Maybe you say, “but what about Paul? He told the Corinthians to imitate him as he imitates Christ.” (1 Cor 11:1) Yes, but the Corinthians knew him. In fact, Paul planted the church at Corinth. He wasn’t a Christian celebrity to them; he was the founder of their church.

I’m going to guess that you probably don’t know Sadie Robertson, John Piper, or Kirk Cameron. You don’t see their life and know how they live out their faith day-to-day. I’m sure they do it faithfully, but you only see the face that is broadcast. You don’t see their failures and how they treat their family and friends. You can’t really imitate them then, can you. You can only take a sermon about being satisfied in Jesus so far in daily application. I’m sure John Piper lives that out in his life, but you don’t know what that looks like.

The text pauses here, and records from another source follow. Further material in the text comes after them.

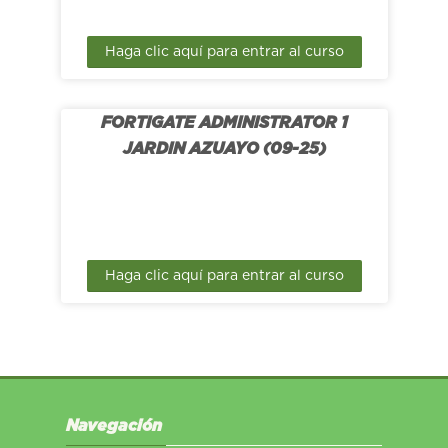
Haga clic aquí para entrar al curso
FORTIGATE ADMINISTRATOR 1
JARDIN AZUAYO (09-25)
Haga clic aquí para entrar al curso
Salta Navegación
Navegación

In truth, there is only one person that you should model your life after: Jesus. We have to model our lives after him. He is the one who never fails. We can clearly see how he lived his life from the Gospels and the rest of Scripture. So we have to be in the Word and see who he is and seek to follow him. No one else is enough.

Paul would say the same thing today that he said to the Corinthian church.

“Some say, ‘I follow Piper’ and others ‘I follow Robertson’ and others ‘I follow Platt’ and others ‘I follow Christ.’ Is Christ divided? Was Piper crucified for you? Or were you baptized in the name of Robertson?”